### Task brief:
Reproduce exactly, and only, the lines of the material below running from the line bearing "decided in response" through the line bearing "Enhanced Comfort". Leave any pictures out.

### Data listing:
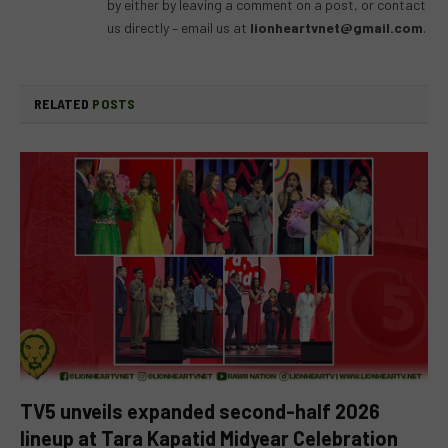
by either by leaving a comment on a post, or contact
us directly – email us at
lionheartvnet@gmail.com
.
RELATED
POSTS
TV5 unveils expanded second-half 2026
lineup at Tara Kapatid Midyear Celebration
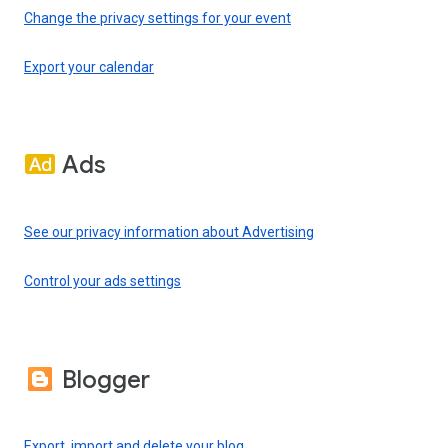
Change the privacy settings for your event
Export your calendar
Ads
See our privacy information about Advertising
Control your ads settings
Blogger
Export, import and delete your blog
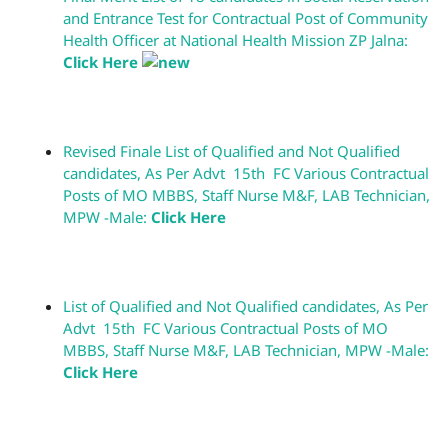
and Entrance Test for Contractual Post of Community
Health Officer at National Health Mission ZP Jalna:
Click Here
Revised Finale List of Qualified and Not Qualified
candidates, As Per Advt 15th FC Various Contractual
Posts of MO MBBS, Staff Nurse M&F, LAB Technician,
MPW -Male:
Click Here
List of Qualified and Not Qualified candidates, As Per
Advt 15th FC Various Contractual Posts of MO
MBBS, Staff Nurse M&F, LAB Technician, MPW -Male:
Click Here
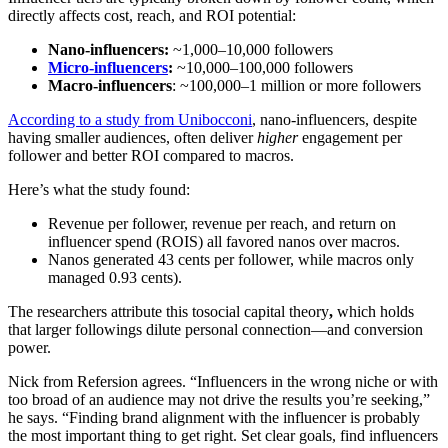
directly affects cost, reach, and ROI potential:
Nano-influencers:
~1,000–10,000 followers
Micro-influencers
:
~10,000–100,000 followers
Macro-influencers
: ~100,000–1 million or more followers
According to a study from Unibocconi
, nano-influencers, despite
having smaller audiences, often deliver
higher
engagement per
follower and better ROI compared to macros.
Here’s what the study found:
Revenue per follower, revenue per reach, and return on
influencer spend (ROIS) all favored nanos over macros.
Nanos generated 43 cents per follower, while macros only
managed 0.93 cents).
The researchers attribute this tosocial capital theory
,
which holds
that larger followings dilute personal connection—and conversion
power.
Nick from Refersion agrees. “Influencers in the wrong niche or with
too broad of an audience may not drive the results you’re seeking,”
he says. “Finding brand alignment with the influencer is probably
the most important thing to get right. Set clear goals, find influencers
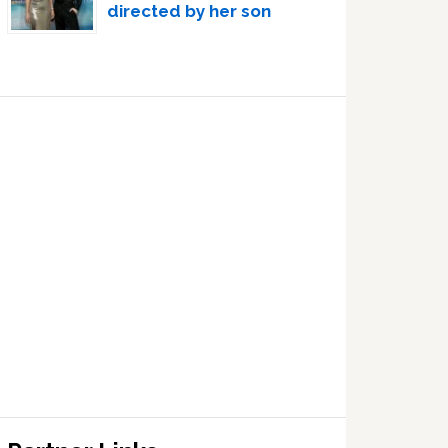
directed by her son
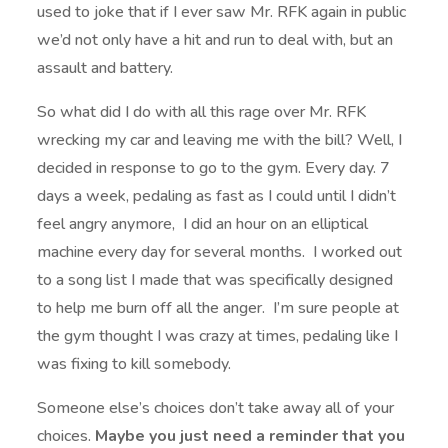
used to joke that if I ever saw Mr. RFK again in public
we’d not only have a hit and run to deal with, but an
assault and battery.
So what did I do with all this rage over Mr. RFK
wrecking my car and leaving me with the bill? Well, I
decided in response to go to the gym. Every day. 7
days a week, pedaling as fast as I could until I didn’t
feel angry anymore, I did an hour on an elliptical
machine every day for several months. I worked out
to a song list I made that was specifically designed
to help me burn off all the anger. I’m sure people at
the gym thought I was crazy at times, pedaling like I
was fixing to kill somebody.
Someone else’s choices don’t take away all of your
choices.
Maybe you just need a reminder that you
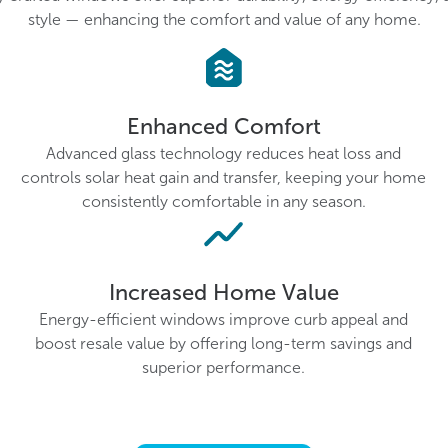
style — enhancing the comfort and value of any home.
Enhanced Comfort
Advanced glass technology reduces heat loss and
controls solar heat gain and transfer, keeping your home
consistently comfortable in any season.
Increased Home Value
Energy-efficient windows improve curb appeal and
boost resale value by offering long-term savings and
superior performance.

### Completed exercise:
decided in response to go to the gym. Every day. 7
days a week, pedaling as fast as I could until I didn’t
feel angry anymore, I did an hour on an elliptical
machine every day for several months. I worked out
to a song list I made that was specifically designed
to help me burn off all the anger. I’m sure people at
the gym thought I was crazy at times, pedaling like I
was fixing to kill somebody.
Someone else’s choices don’t take away all of your
choices.
Maybe you just need a reminder that you
style — enhancing the comfort and value of any home.
Enhanced Comfort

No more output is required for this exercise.